An era that began two decades ago with the shock of hijacked planes flying into American skyscrapers drew to a close this week with desperate Afghans clinging to American planes as they tried to escape the chaos of Kabul. Some fell; one was found dead in the landing gear.
A colossal bipartisan investment of American force, treasure and diplomacy to defeat a hostile ideology bent on the creation of an Islamic Emirate of Afghanistan has failed. Over four presidencies, two Republican and two Democratic, more than 2,400 Americans gave their lives, and more than $1 trillion dollars was spent, for shifting Afghan goals, many of which proved unattainable.
The curtain came down on the post-9/11 era, with the Taliban retaking control of the country that served as the base for the attack on America, a full-circle debacle for the United States that will engrave Afghanistan painfully in the national memory.
Mistakes and illusions and a particular American naïveté, or hubris, about remaking the world in its image led to the swift Taliban takeover almost two decades after its defeat, but a more fundamental factor also played a part. With China flexing its muscles, the nation’s priorities shifted.

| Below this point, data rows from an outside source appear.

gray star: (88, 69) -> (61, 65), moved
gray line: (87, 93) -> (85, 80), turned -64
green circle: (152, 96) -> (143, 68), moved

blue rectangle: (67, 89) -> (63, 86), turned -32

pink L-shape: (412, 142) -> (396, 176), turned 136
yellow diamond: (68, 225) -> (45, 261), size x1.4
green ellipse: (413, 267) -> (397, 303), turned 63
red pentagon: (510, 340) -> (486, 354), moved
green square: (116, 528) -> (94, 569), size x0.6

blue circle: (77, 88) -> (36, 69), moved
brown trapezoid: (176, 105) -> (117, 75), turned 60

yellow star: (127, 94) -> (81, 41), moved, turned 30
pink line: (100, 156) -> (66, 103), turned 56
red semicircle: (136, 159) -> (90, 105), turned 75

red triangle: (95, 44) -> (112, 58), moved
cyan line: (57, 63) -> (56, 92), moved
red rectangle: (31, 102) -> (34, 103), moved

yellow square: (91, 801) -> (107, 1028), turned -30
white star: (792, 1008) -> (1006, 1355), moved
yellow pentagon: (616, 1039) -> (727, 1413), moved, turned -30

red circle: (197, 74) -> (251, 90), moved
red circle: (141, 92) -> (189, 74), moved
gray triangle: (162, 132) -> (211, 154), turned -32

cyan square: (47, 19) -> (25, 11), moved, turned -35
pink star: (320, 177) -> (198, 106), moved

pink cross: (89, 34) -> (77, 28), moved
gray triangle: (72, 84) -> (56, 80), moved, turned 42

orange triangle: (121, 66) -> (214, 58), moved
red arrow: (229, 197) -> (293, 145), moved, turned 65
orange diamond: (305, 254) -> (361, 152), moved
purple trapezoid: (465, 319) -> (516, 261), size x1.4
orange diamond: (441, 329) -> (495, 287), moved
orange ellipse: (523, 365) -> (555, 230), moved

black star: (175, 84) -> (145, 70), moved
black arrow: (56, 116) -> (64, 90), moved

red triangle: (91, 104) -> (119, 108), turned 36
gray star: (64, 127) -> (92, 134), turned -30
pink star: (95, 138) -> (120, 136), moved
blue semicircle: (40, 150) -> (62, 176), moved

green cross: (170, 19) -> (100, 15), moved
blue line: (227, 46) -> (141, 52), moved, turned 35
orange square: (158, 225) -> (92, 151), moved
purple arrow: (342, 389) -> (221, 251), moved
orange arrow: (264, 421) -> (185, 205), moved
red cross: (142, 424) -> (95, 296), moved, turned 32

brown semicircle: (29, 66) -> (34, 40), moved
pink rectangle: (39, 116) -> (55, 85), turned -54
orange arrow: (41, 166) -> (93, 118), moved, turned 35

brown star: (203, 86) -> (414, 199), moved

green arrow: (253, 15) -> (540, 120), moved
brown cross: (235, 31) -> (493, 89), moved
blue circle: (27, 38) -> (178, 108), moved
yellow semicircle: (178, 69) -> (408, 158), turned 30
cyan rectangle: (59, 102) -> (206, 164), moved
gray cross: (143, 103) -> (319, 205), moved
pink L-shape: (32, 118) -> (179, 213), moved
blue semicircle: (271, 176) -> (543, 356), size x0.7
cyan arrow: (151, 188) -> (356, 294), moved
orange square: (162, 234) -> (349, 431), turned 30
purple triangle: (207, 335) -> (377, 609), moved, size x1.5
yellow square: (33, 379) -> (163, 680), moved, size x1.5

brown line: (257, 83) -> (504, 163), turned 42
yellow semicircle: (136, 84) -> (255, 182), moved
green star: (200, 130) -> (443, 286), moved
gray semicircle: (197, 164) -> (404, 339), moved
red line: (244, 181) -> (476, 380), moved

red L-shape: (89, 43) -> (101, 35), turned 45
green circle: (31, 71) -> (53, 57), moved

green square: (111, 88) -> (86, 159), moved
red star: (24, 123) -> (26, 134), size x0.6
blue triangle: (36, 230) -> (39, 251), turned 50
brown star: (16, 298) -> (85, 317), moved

The relative power of the United States is not what it was 20 years ago.
The country’s capacity and inclination to commit resources to faraway struggles ebbed. Absent the Cold War, Americans have little appetite for the kind of open-ended military commitment that cemented democracies in Germany, Japan, South Korea and elsewhere.
“As president, I’m adamant we focus on the threats we face today, in 2021, not yesterday’s threats,” President Biden said Monday, defending his decision to proceed with a rapid military withdrawal.
“American troops cannot and should not be fighting in a war and dying in a war that Afghan forces are not willing to fight for themselves,” Mr. Biden said.
Yet if there has been a single thrust to Mr. Biden’s presidency, it has been the defense of democracies at an “inflection point” with repressive forms of governance spreading, and the reassertion of American values.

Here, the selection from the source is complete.